McCormack and I then had a meeting with the CL project managers to discuss potential changes. It turned out that HMC didn’t think any changes were necessary because I was several seconds faster than anyone else on the track, and they were tooled up for production! I was told, “Few Japanese riders get around this track in less than two minutes. You were a minute, fifty-four seconds.” Still, McCormack and I did help settle one important question. HMC wanted to offer both Type 1 and Type 2 models. The Type 1 had a 180o crankshaft; the Type 2 had a 360o crank. I preferred the Type 1 with its 10 percent more horsepower and better traction. AHM management wanted only the 360o crank Type 2 because it sounded more like the best-selling British twins. McCormack didn’t want both choices because of marketing costs. As a result, only Type 1s were sent to the United States, thanks to a brilliant decision by the homeland powers to choose performance over sound. I had raced both, and the Type 1 worked better. It was also the same engine used in the hot selling CB72 Super Hawk, and one engine type would reduce in-house spares and inventory costs.

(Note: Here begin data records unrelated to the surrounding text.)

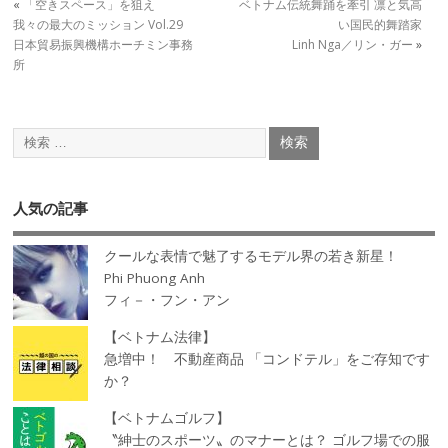
«
「空きスペース」を狙え
ベトナム伝統舞踊を牽引 凛と気高
我々の最大のミッション Vol.29
い国民的舞踏家
日本貿易振興機構ホーチミン事務
Linh Nga／リン・ガー
»
所
人気の記事
クールな表情で魅了するモデル界の若き新星！
Phi Phuong Anh
フィ－・フン・アン
【ベトナム法律】
急増中！ 不動産商品 「コンドテル」をご存知です
か？
【ベトナムゴルフ】
〝紳士のスポーツ〟のマナーとは？ ゴルフ場での服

AHM’s marketing idea was to get a lot of product to their dealers because they had a huge production capability with three modern factories to draw from. Although the off-road segment was a readily accessible sales avenue in the United States, they realized this was only a small portion of the potential U.S. market. AHM’s Wilshire Boulevard advertising firm, GB&D, created the slogan, “You Meet The Nicest People On A Honda.” They then purchased a full-page advertisement in Life Magazine -- America’s best selling, most-read household weekly -- which successfully bypassed the leather jacket image. In order to fill the unexpected demand, small-displacement Hondas were being sold in gas stations and hardware stores; anyplace where they could be purchased seven days a week, 12 hours a day. The old forty hour a week motorcycle shop was on its way out (except for Harley-Davidson) as Honda’s bikes became very popular among “the nicest people.” Incidentally, look around today and you will see brand new pocket bikes and motor scooters made in China for sale in gas stations and used car lots. Is history repeating itself?